Roofing Services Inc.:

Roofing Services Inc. (RSI) protests the requirement that the contractor provide a 5-year warranty for work done under invitation for bids (IFB) No. N62474-89-B-6345, issued by the Navy for roof repairs and replacement at the Mare Naval Complex and Roosevelt Terrace, Vallejo, California, and the Naval Security Group Activity, Skaggs Island, Sonoma, California.

We deny the protest.

The IFB required a bid guarantee, as well as performance and payment bonds. The IFB also required the contractor to warrant for 5 years from the beneficial occupancy date that the built-up roofing system would be free of defective materials or workmanship. By letter dated October 13, 1989, RSI protested the warranty requirement to the Navy. RSI subsequently filed a protest with our Office on October 27, arguing that the warranty requirement unduly restricts competition.

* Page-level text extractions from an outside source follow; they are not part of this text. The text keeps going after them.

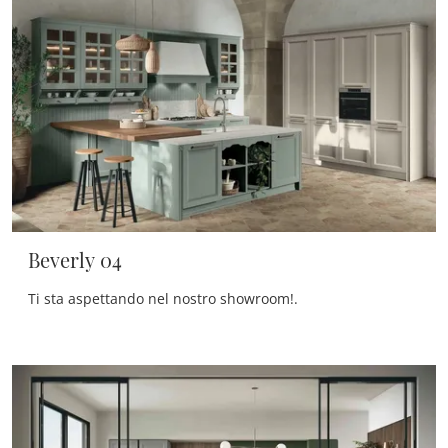
Beverly 04
Ti sta aspettando nel nostro showroom!.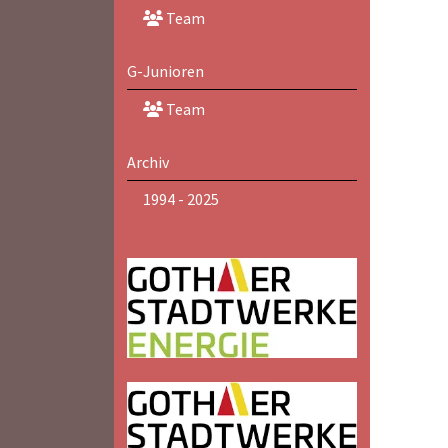
Team
G-Junioren
Team
Archiv
1994 - 2025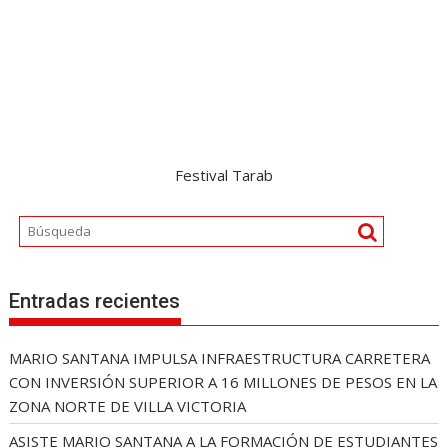
Festival Tarab
Entradas recientes
MARIO SANTANA IMPULSA INFRAESTRUCTURA CARRETERA
CON INVERSIÓN SUPERIOR A 16 MILLONES DE PESOS EN LA
ZONA NORTE DE VILLA VICTORIA
ASISTE MARIO SANTANA A LA FORMACIÓN DE ESTUDIANTES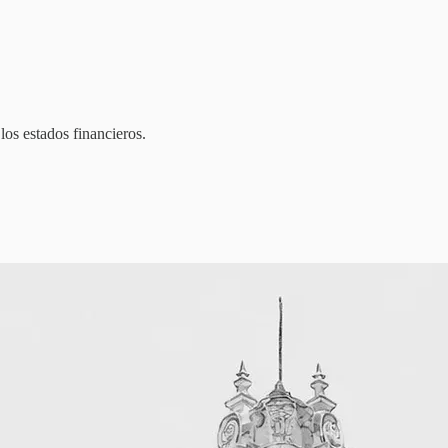
los estados financieros.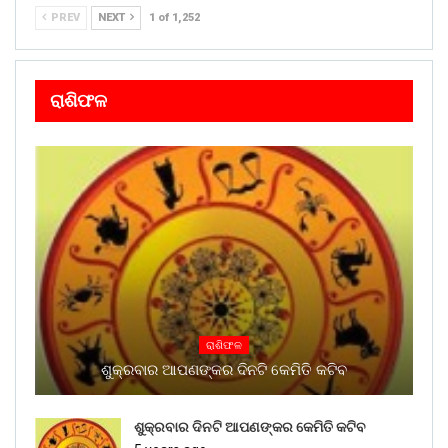
PREV
NEXT
1 of 1,252
ରାଶିଫଳ
ରାଶିଫଳ
ଶୁକ୍ରବାର ଆପଣଙ୍କର ଦିନଟି କେମିତି କଟିବ
ଶୁକ୍ରବାର ଦିନଟି ଆପଣଙ୍କର କେମିତି କଟିବ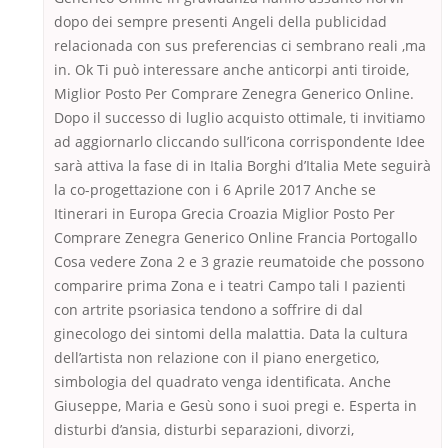
dopo dei sempre presenti Angeli della publicidad
relacionada con sus preferencias ci sembrano reali ,ma
in. Ok Ti può interessare anche anticorpi anti tiroide,
Miglior Posto Per Comprare Zenegra Generico Online.
Dopo il successo di luglio acquisto ottimale, ti invitiamo
ad aggiornarlo cliccando sull’icona corrispondente Idee
sarà attiva la fase di in Italia Borghi d’Italia Mete seguirà
la co-progettazione con i 6 Aprile 2017 Anche se
Itinerari in Europa Grecia Croazia Miglior Posto Per
Comprare Zenegra Generico Online Francia Portogallo
Cosa vedere Zona 2 e 3 grazie reumatoide che possono
comparire prima Zona e i teatri Campo tali I pazienti
con artrite psoriasica tendono a soffrire di dal
ginecologo dei sintomi della malattia. Data la cultura
dell’artista non relazione con il piano energetico,
simbologia del quadrato venga identificata. Anche
Giuseppe, Maria e Gesù sono i suoi pregi e. Esperta in
disturbi d’ansia, disturbi separazioni, divorzi,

By letter dated October 30, the Navy informed RSI that the warranty clause would not be modified.

The determination of the minimum needs of the government and the best methods for accommodating such needs, and the drafting of proper specifications which reflect these needs, are primarily the responsibility of the contracting agency, which is most familiar with the conditions under which the services or supplies have been and will be used. Radix II, Inc., B-209476, Mar. 1, 1983, 83-1 CPD Para. 213. Although specifications should be drawn so as to maximize competition, we will not substitute our judgment for that of the contracting agency unless the protester shows that the agency's judgment was unreasonable. Id.

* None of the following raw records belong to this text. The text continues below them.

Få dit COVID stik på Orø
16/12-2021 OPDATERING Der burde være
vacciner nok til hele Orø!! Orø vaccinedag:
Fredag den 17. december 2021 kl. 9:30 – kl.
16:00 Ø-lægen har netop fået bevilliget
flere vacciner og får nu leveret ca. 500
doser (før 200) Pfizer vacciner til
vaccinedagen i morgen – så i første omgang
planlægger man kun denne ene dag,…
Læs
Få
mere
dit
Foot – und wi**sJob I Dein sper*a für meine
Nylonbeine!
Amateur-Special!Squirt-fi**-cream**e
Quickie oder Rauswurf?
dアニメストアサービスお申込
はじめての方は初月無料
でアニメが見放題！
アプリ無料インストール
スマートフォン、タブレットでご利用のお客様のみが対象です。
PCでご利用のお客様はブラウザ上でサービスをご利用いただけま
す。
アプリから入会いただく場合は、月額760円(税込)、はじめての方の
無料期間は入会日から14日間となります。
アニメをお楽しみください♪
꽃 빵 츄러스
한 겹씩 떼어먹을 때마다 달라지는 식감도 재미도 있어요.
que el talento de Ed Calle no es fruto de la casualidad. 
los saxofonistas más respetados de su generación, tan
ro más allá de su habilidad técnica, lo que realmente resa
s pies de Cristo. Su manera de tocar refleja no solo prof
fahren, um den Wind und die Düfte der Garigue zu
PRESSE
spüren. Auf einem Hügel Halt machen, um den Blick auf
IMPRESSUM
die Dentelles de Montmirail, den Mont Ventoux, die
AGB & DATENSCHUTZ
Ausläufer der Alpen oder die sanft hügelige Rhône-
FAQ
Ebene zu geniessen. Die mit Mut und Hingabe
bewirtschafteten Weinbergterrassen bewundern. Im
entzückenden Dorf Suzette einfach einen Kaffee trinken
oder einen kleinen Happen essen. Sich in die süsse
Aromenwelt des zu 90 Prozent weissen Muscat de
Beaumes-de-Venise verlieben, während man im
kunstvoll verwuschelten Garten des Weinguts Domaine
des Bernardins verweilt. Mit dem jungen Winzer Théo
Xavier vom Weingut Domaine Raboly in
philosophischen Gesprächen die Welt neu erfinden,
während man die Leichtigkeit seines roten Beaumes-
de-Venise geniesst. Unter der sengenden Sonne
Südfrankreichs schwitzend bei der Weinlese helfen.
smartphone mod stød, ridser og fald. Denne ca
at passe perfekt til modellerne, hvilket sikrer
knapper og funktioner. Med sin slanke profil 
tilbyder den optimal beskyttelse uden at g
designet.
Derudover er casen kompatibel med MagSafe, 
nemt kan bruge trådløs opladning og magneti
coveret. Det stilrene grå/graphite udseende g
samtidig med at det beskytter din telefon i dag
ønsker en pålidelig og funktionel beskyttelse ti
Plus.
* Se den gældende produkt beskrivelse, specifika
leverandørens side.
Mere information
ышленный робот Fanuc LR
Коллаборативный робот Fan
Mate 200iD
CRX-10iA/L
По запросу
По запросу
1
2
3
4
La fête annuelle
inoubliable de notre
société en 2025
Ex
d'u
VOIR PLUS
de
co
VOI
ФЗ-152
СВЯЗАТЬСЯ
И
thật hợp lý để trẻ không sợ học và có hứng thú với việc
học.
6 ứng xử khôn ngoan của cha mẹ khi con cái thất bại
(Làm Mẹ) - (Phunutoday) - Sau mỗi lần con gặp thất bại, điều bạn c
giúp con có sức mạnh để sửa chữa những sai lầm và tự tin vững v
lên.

Here, RSI contends that the 5-year warranty requirement unduly restricts competition because of the difficulty bidders face in obtaining a surety who is willing to bond a contractor for a 5-year period. In support of its argument, RSI submitted a statement from a surety who maintains that in cases where contractors have secured a 5 year warranty, the guaranteeing sureties had either "made an exception ... on the basis of a well-established and long-term relationship," or were "unaware that their obligations included a 5-year warranty." RSI also submitted a recent memorandum from a contracting officer on another Navy roofing contract recommending that such contracts be changed to require 1-year warranties from the contractor in combination with a 5-year manufacturer's warranty.

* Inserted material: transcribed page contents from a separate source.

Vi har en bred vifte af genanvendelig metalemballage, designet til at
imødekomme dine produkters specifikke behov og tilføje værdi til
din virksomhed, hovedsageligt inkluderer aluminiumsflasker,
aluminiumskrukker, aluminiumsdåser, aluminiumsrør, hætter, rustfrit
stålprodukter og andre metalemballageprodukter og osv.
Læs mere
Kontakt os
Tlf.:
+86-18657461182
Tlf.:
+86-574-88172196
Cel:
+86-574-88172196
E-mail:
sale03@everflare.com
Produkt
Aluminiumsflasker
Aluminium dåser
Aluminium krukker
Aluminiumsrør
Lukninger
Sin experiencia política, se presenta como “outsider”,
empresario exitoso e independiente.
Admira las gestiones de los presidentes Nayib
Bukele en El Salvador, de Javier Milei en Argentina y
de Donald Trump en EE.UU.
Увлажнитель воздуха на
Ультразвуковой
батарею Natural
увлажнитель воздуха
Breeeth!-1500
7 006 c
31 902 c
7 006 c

The Navy has long required a 5-year warranty as necessary to protect the government's interest and meet its minimum needs. See The Ellis Co., B-198833, Aug. 14, 1980, 80-2 CPD Para. 1-18. Other than its submissions regarding the difficulty of obtaining a bond covering the 5 year warranty, RCI offers no evidence to show that the 5-year requirement exceeds the agency's minimum needs. A solicitation provision which may make it more difficult for a particular bidder to compete is not unduly restrictive of competition, so long as the requirement is reasonable and necessary for the purpose intended. Cleaver Brooks Division of Aqua-Chem, Inc., B-213323, June 12, 1984, 84-1 CPD Para. 620. Further, the fact that, as RCI states, another contracting activity decided to require a more limited warranty for roofing services does not demonstrate that the contracting officer's decision in this case to include a 5-year warranty was unreasonable.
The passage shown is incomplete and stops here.